Data retention in the UK is back to square one as the government admits that the secondary legislation it tried to introduce this summer was insufficient to clear up the mess made in primary legislation
Written by Matt Loney, Contributor

The Home Office made a startling admission on Thursday morning that its plans for making ISPs retain details of customer emails and Web surfing have not worked out as it had hoped, and the UK is now "back to square one".

Problems range from incompatibilities -- which the Home Office now appears to accept -- between no less than four different laws, to public concern over how they can access their data, how it can be accessed, and what redress they have when something goes wrong.

Speaking at a seminar for ISPs at Streaming Media Europe, a Home Office official said the government is now "looking to consult in the New Year on what data retention regime the public will be happy with".

The admission follows an embarrassing six months for the Home Office over the issue of data retention. In June, when it issued a voluntary code of practice laying out who can access the retained data and how they can access it, there was uproar over the number of government agencies that would have access to individual's Internet and phone records. These ranged from local authorities, to the NHS, the Postal Services Commission and the Food Standards Agency. The agencies, all of which have some law enforcement authority, were not previously guaranteed access to the records without a court order. A code of practice is demanded by the Anti-Terrorism, Crime and Security Act 2001 (ATCS).

Elizabeth France, the Information Commissioner, later said the Regulation of Investigatory Powers Act (RIPA), which deals with access to the retained data once it has been retained under ATCS, was likely to break the Human Rights Act (HRA). Her stance was later backed up by other European Information Commissioners who said there could be incompatibilities with data protection legislation.

In October, ISP Association (ISPA) general secretary Nicholas Lansmann advised members in a letter that was leaked to The Guardian not to agree to the Home Office voluntary code of practice covering data retention. Among the reasons that Lansmann gave was the fact that a year since the first draft was released, the Home Office has failed to explain how ISPs will be reimbursed for retaining the data, or how they can comply with the code without breaking numerous other laws.

Some ISPs want a mandatory code of conduct so they will not be held liable in cases where different laws conflict. Said one: "Because the code of practice is voluntary, customers will sue us. We need the government to make the code of practice mandatory so the government gets sued when things go wrong and not us."

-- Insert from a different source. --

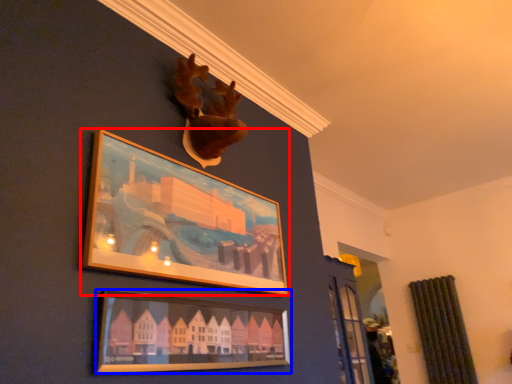 Question: Which object appears farthest to the camera in this image, picture frame (highlighted by a red box) or picture frame (highlighted by a blue box)?

Choices:
 (A) picture frame
 (B) picture frame

Answer: (A) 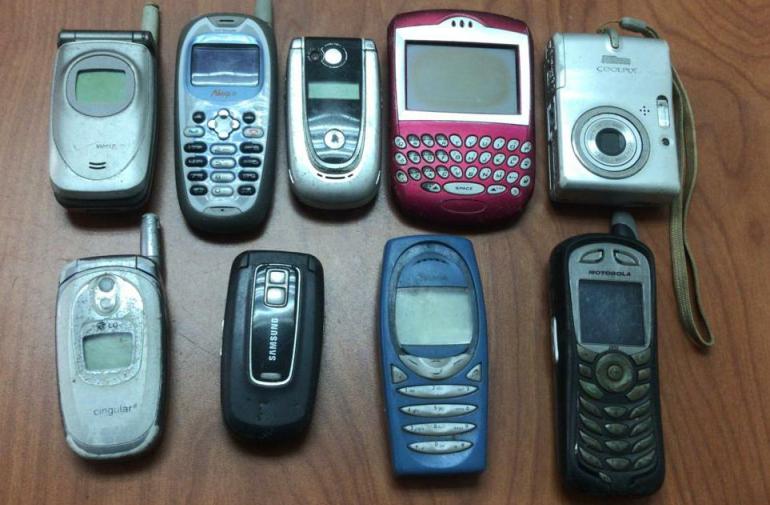 This screenshot has width=770, height=505. I want to click on phone, so click(597, 328), click(423, 324), click(444, 106), click(319, 93), click(283, 294), click(213, 110), click(98, 133), click(119, 328).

Ian Walden, head of IT law at Queen Mary College, agreed. "I think ISPs are quite right to say they won't agree to a voluntary code of practice because it exposes them to all kinds of liability," he said.

Speaking to ISPs at Streaming Media Europe on Thursday, Lansmann said the atmosphere finally appears to be changing.

"We are getting very strong signals from the Home Office that occasionally legislation gets passed and sometimes it is not entirely right. I think that is happening now, and it looks like we will eventually have a law that provides clarity and ensures privacy of the citizen."

The Home Office official, who attended the event to reassure ISPs that the government has realised the error of its ways, said "Sometimes we have to admit that we got it a bit wrong, and [this time] we got it a bit wrong."

"Just over a year ago, the Home Office had no plans for data retention. Then along came 11 September and we suddenly changed our plans so that now we do want data retention," said the official.

"It has increasingly become the case that the scheme we have in ATCS will work after a fashion but not in the way we intended," he said. "There are concerns people had that have come to pass, and now we are almost back to square one."

The UK still has no data retention framework in place.

The official said the Home Office has learnt from the mistake it made with the publication of the draft code of practice in June.

"A large part of the problem we had in June was putting something down on paper without explaining to people exactly what it was," he said. "We didn't explain for instance what the Food Standards Agency is, what it does, and why it might need access to data."

"People need to be clear over who can do what and in what circumstances. People thought every Tom Dick and Harry in every Town Hall would be able to access all our data, but we didn't explain why they would not be able to. There are procedures."

The government has to explain who needs access, he added, why they need access, under circumstances people can expect their data to be accessed, and what redress they have when something goes wrong.

Richard Allan, Liberal MP for Sheffield Hallam, said: "We're still in the position where the Home Office is saying we may have a mandatory data retention scheme for many years, or a voluntary data retention scheme for a much lower number of years. We hope to influence that."